**Exercise description**: Please quote exactly the lines below from the line containing "Trage hier Deine Email-Adresse ein, um" to the line containing "60314 Frankfurt am Main", both lines included, and nothing else.

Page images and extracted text
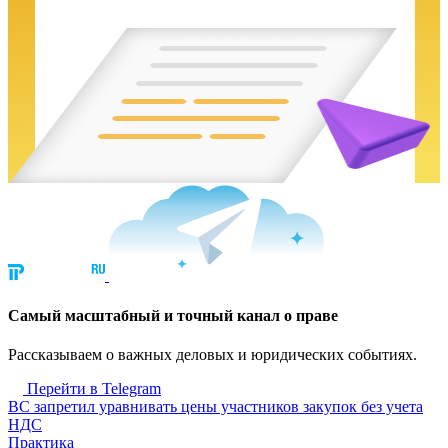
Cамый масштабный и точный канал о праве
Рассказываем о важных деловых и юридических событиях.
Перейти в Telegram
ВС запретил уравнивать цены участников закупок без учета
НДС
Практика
---
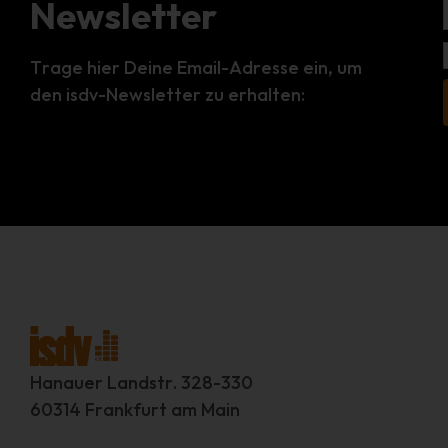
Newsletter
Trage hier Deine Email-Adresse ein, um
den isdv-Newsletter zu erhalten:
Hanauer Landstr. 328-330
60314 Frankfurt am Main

**Task result**:
Trage hier Deine Email-Adresse ein, um
den isdv-Newsletter zu erhalten:
Hanauer Landstr. 328-330
60314 Frankfurt am Main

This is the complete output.